Overblog
Editer la page Suivre ce blog Administration + Créer mon blog
ÀAmsterdam. (Photos de Sam Elony)

Des bonnes adresses, des photos et l’histoire de Camille à découvrir dans la rubrique PAGES.

CAMILLE À AMSTERDAM 16.

Publié par Anonyme in L’HISTOIRE DE CAMILLE.

_ Allez ! m’impatienté-je. Raconte ! 

_ Depuis le début ?

_ Depuis le début. 

 

_ En fait, commence Marie-Claire sans bouder son plaisir, nous nous sommes perdues de vue quand tu as rencontré ce mec qui te voulait pour lui tout seul. Merde ! J’ai oublié son prénom.

Moi aussi. Je prend note du reproche, cependant. 

_ Enfin, bref ! Tu te souviens du bar que nous fréquentions  ?

J’acquiesce alors qu’un serveur ouvre la bouteille et remplis nos verres.

_ J’ai gardé mes habitudes dans ce bouge et, un soir, un type m’a abordé en disant que mon look punk conviendrait parfaitement à son travail. C’était Jeff. Il taguait les murs de la ville et j’ai donc posé devant ses œuvres pour un ami photographe. 

_ Mais oui !! m’exclamé-je soudain.

Le dessin de la petite rondelette en jeans, tee-shirt blanc et cheveux jaunes dressés sur la tête s’impose à ma mémoire. Une image qui se décline à l’infini dans les boutiques du monde entier.

_ Je suis la muse de l’artiste, fanfaronne-t-elle. A partir du jour où il s’est inspiré de ces photos pour bomber les murs, la machine s’est emballée. Le succès est arrivé, l’argent a suivi, puis le mariage, notre installation à Londres, les voyages afin de promouvoir son art… Quinze ans de folie.

Une fois de plus, elle soupire d’aise en dégustant son verre d’alcool.

_ En février dernier, nous sommes venus à Amsterdam où mon mari, exposait. Willem était au vernissage et, malgré mes quinze années de vie au Royaume uni, mon accent français l’a interpellé. Il m’a raconté qu’une de mes compatriotes venait de s’installer en dessous de chez lui. Une certaine Camille, employée de mairie à Lille… 

 

« Le monde est petit pour ceux qui, comme nous, s’aiment d’un si grand amour »

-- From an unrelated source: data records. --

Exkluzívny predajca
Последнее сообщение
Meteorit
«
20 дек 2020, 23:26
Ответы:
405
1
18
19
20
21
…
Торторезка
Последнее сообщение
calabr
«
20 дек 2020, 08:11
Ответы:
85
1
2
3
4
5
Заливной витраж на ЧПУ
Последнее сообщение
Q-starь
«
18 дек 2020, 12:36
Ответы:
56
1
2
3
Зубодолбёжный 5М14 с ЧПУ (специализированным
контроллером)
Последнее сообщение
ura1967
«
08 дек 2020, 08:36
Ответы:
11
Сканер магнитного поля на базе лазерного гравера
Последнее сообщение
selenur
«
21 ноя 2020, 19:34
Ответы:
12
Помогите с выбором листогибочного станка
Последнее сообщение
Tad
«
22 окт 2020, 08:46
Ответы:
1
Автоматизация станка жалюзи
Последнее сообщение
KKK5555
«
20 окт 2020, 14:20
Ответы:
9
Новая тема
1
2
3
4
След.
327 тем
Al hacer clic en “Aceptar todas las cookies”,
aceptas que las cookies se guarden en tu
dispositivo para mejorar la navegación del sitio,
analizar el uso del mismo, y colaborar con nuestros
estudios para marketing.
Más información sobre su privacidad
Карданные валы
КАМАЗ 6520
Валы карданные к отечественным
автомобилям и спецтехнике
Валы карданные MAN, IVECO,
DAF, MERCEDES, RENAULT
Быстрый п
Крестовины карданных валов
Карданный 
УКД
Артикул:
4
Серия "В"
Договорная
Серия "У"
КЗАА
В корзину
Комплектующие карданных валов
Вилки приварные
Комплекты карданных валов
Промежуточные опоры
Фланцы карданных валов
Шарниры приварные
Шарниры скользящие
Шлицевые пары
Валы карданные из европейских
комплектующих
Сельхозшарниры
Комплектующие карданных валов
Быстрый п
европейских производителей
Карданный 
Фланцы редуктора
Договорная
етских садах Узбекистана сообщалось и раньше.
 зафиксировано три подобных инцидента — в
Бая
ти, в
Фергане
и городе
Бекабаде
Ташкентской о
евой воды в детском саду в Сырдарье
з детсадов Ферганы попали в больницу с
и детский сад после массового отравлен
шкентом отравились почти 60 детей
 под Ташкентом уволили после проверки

Marie-Claire cite Arletty qu’elle imite à la perfection.

 

_ Ca fait du bien de se lâcher, s’esclaffe-t-elle. Mon homme me dit toujours de surveiller mon langage et de rire moins fort. Il faut dire que Jeff Labombe s’est embourgeoisé à un point…                         

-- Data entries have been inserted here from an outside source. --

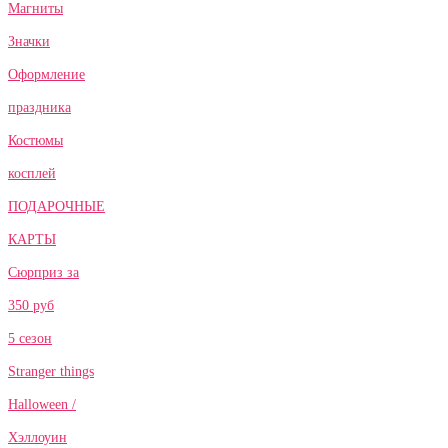
Магниты
Значки
Оформление
праздника
Костюмы
косплей
ПОДАРОЧНЫЕ
КАРТЫ
Сюрприз за
350 руб
5 сезон
Stranger things
Halloween /
Хэллоуин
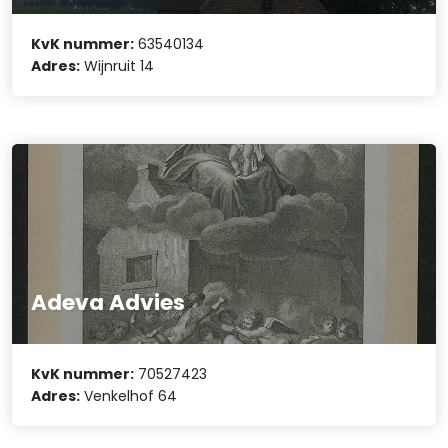
KvK nummer:
63540134
Adres:
Wijnruit 14
Adeva Advies
KvK nummer:
70527423
Adres:
Venkelhof 64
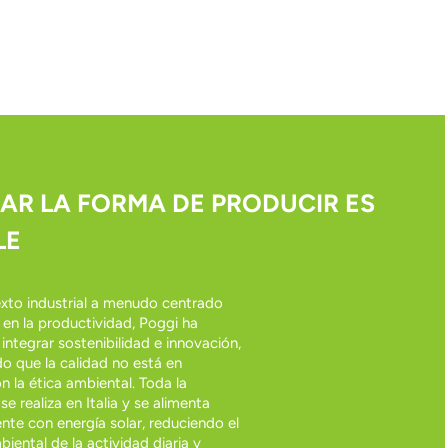
AR LA FORMA DE PRODUCIR ES
LE
xto industrial a menudo centrado
en la productividad, Poggi ha
integrar sostenibilidad e innovación,
 que la calidad no está en
n la ética ambiental. Toda la
e realiza en Italia y se alimenta
nte con energía solar, reduciendo el
iental de la actividad diaria y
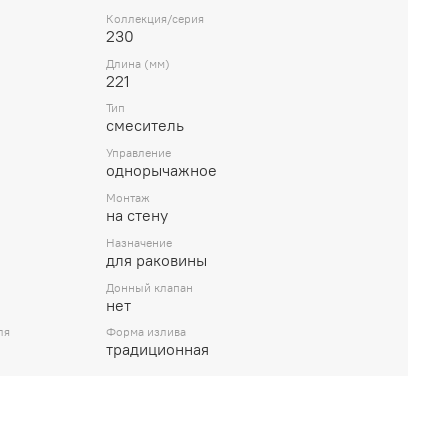
Коллекция/серия
230
Длина (мм)
221
Тип
смеситель
Управление
однорычажное
Монтаж
на стену
Назначение
для раковины
Донный клапан
нет
ля
Форма излива
традиционная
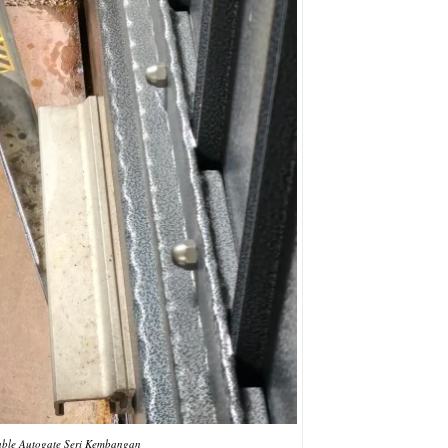
able Autogate Seri Kembangan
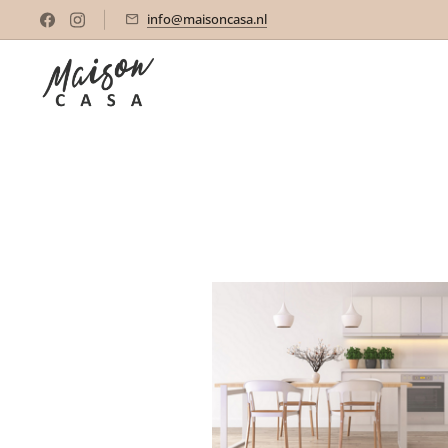
info@maisoncasa.nl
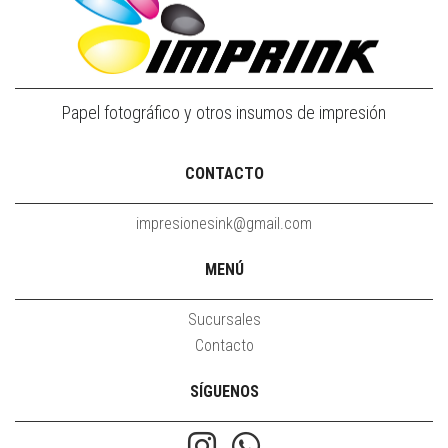
Papel fotográfico y otros insumos de impresión
CONTACTO
impresionesink@gmail.com
MENÚ
Sucursales
Contacto
SÍGUENOS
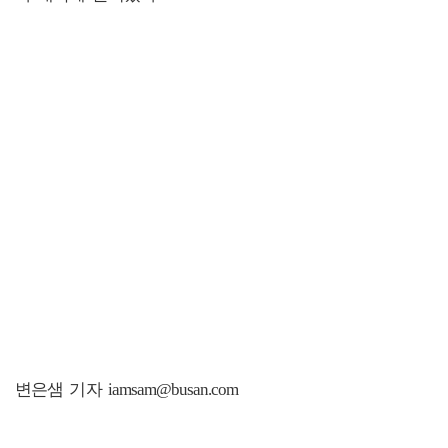
변은샘 기자 iamsam@busan.com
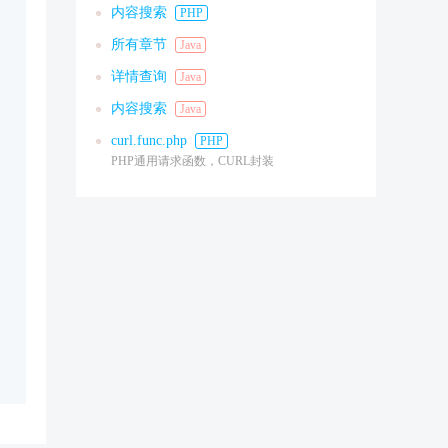
内容搜索
PHP
所有章节
Java
详情查询
Java
内容搜索
Java
curl.func.php
PHP
PHP通用请求函数，CURL封装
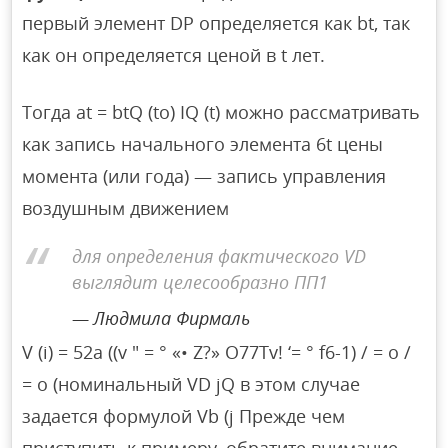
первый элемент DP определяется как bt, так
как он определяется ценой в t лет.
Тогда at = btQ (to) IQ (t) можно рассматривать
как запись начального элемента 6t цены
момента (или года) — запись управления
воздушным движением
для определения фактического VD
выглядит целесообразно ПП1
Людмила Фирмаль
V (i) = 52a ((v ″ = ° «• Z?» O77Tv! ‘= ° f6-1) / = o /
= o (номинальный VD jQ в этом случае
задается формулой Vb (j Прежде чем
приступить к примеру, обратите внимание,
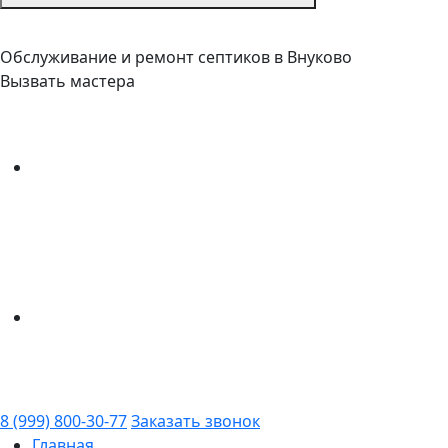
Обслуживание и ремонт септиков в Внуково
Вызвать мастера
8 (999) 800-30-77
Заказать звонок
Главная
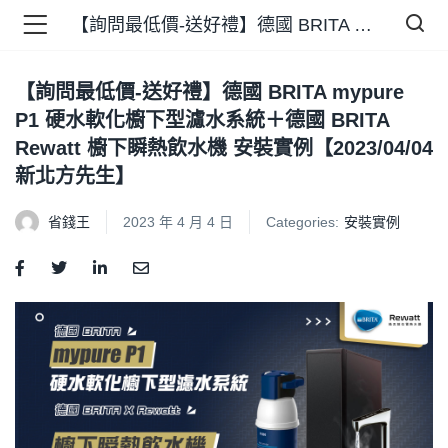
【詢問最低價-送好禮】德國 BRITA mypure P1 硬水軟化櫥下型濾水系統＋德國 BRITA Rewatt 櫥下瞬熱飲水機 安裝實例【2023/04/04 新北方先生】
【詢問最低價-送好禮】德國 BRITA mypure
品 )
P1 硬水軟化櫥下型濾水系統＋德國 BRITA
Rewatt 櫥下瞬熱飲水機 安裝實例【2023/04/04
牌 )
新北方先生】
省錢王
2023 年 4 月 4 日
Categories:
安裝實例
報 )
省錢王 )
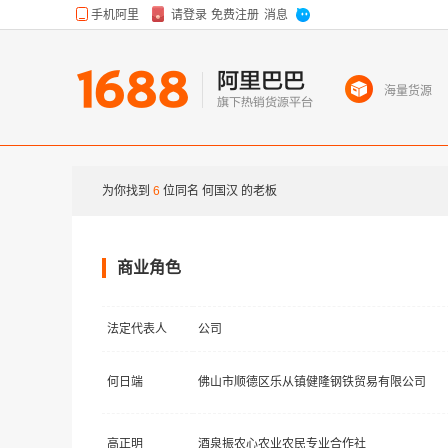
海量货源
为你找到
6
位同名
何国汉
的老板
商业角色
法定代表人
公司
何日端
佛山市顺德区乐从镇健隆钢铁贸易有限公司
高正明
酒泉振农心农业农民专业合作社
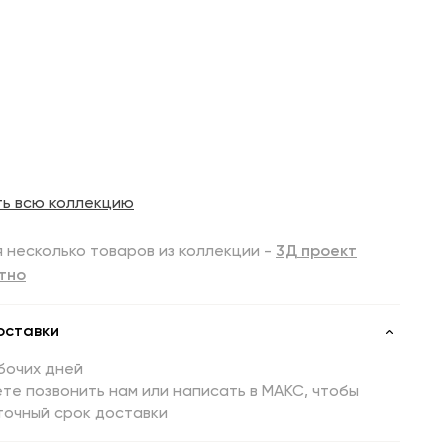
ть всю коллекцию
 несколько товаров из коллекции -
3Д проект
тно
оставки
бочих дней
те позвонить нам или написать в МАКС, чтобы
точный срок доставки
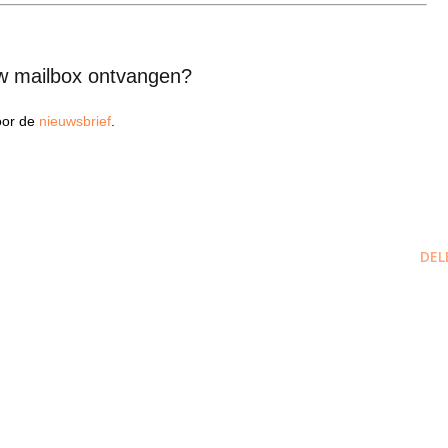
uw mailbox ontvangen?
voor de
nieuwsbrief
.
DEL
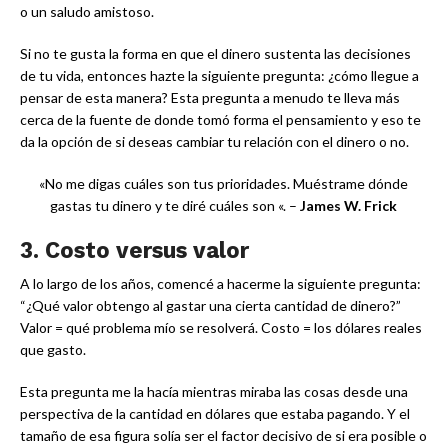
o un saludo amistoso.
Si no te gusta la forma en que el dinero sustenta las decisiones
de tu vida, entonces hazte la siguiente pregunta: ¿cómo llegue a
pensar de esta manera? Esta pregunta a menudo te lleva más
cerca de la fuente de donde tomó forma el pensamiento y eso te
da la opción de si deseas cambiar tu relación con el dinero o no.
«No me digas cuáles son tus prioridades. Muéstrame dónde
gastas tu dinero y te diré cuáles son «. –
James W. Frick
3. Costo versus valor
A lo largo de los años, comencé a hacerme la siguiente pregunta:
“¿Qué valor obtengo al gastar una cierta cantidad de dinero?”
Valor = qué problema mío se resolverá. Costo = los dólares reales
que gasto.
Esta pregunta me la hacía mientras miraba las cosas desde una
perspectiva de la cantidad en dólares que estaba pagando. Y el
tamaño de esa figura solía ser el factor decisivo de si era posible o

_ Labombe ? Tu t’appelles Marie-Claire Labombe ? 

Je la taquine. Par la même occasion, je teste l’autodérision qui la caractérisait mais l’échange retrouve la complicité passée. Instantanément.

_ C’est son pseudo d’artiste, espèce d’idiote.

_ Et donc, Willem t’a invité à ce vernissage ?

_ Où il devait être présent, avec Geert, pour le plaisir de voir ta tête quand tu me découvrirais. 

_ Tu connais Geert, également ?

_ Une catastrophe, ce mec. La caricature du gigolo. 

_ Willem est un homme qui ne supporte pas la solitude… C’est dingue ! m’enthousiasmé-je sans aucune transition. A 17 ans, on découvrait Amsterdam ensemble et, vingt ans plus tard, on se retrouve au même endroit, dans ce pince fesses où nous discutons de relations communes…

_ Grâce à Willem.

_ Il est à Saint Barth, annoncé-je, laconique, avant de reprendre. Je suis heureuse pour toi, tu as réalisé tes rêves d’ascension sociale.

_ Et toi ?  

 

J’attendais cette question depuis le début de notre conversation. Deux mots comme un coup de boulet sur les défenses que je consolide, chaque jour un peu plus, mais le barrage cède et j’éclate en sanglots.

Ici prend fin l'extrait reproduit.